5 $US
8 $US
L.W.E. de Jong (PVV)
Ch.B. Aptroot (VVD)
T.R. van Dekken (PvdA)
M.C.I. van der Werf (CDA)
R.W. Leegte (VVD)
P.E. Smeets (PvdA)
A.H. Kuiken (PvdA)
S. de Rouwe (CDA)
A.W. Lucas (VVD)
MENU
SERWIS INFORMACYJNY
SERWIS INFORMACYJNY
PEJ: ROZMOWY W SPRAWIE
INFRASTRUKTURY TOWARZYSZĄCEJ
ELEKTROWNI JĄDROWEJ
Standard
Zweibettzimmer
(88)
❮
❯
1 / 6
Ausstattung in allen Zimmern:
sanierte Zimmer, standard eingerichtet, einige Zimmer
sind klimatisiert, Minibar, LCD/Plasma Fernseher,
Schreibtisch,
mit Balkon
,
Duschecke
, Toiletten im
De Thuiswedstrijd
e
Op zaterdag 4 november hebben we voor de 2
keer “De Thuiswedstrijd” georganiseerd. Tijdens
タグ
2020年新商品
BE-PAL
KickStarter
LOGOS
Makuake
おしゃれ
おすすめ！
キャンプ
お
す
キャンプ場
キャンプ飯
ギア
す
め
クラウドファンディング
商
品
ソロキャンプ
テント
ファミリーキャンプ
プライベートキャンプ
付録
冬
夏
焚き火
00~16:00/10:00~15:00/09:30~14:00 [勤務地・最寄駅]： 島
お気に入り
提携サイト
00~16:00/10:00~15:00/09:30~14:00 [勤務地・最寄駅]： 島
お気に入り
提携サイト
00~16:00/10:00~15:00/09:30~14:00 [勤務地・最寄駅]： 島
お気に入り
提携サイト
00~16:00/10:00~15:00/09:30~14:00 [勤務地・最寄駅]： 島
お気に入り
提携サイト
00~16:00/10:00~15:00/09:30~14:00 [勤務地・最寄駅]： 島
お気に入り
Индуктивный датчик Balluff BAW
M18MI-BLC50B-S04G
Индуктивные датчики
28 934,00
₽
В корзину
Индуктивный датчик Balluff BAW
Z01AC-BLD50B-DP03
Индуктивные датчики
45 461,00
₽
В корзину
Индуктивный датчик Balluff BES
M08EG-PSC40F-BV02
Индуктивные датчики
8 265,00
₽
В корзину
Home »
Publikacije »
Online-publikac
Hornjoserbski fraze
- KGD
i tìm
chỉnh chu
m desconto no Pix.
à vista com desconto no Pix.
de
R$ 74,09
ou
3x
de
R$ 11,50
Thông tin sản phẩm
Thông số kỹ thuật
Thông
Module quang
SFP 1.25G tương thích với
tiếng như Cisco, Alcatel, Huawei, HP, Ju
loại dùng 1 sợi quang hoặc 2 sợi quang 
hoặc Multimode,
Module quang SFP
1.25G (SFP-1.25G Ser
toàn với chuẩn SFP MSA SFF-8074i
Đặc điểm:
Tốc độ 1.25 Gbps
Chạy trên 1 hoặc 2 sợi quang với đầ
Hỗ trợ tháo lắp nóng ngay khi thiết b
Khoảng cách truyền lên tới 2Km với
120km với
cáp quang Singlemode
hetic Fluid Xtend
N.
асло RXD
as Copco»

__________________________________________________

- **AIM OF THE EXERCISE**:
Every line from the one containing "Hỗ trợ tháo lắp nóng ngay khi thiết b" to the final line of the listing above should be set down exactly, with nothing added.

- **SOLUTION TO THE EXERCISE**:
Hỗ trợ tháo lắp nóng ngay khi thiết b
Khoảng cách truyền lên tới 2Km với
120km với
cáp quang Singlemode
hetic Fluid Xtend
N.
асло RXD
as Copco»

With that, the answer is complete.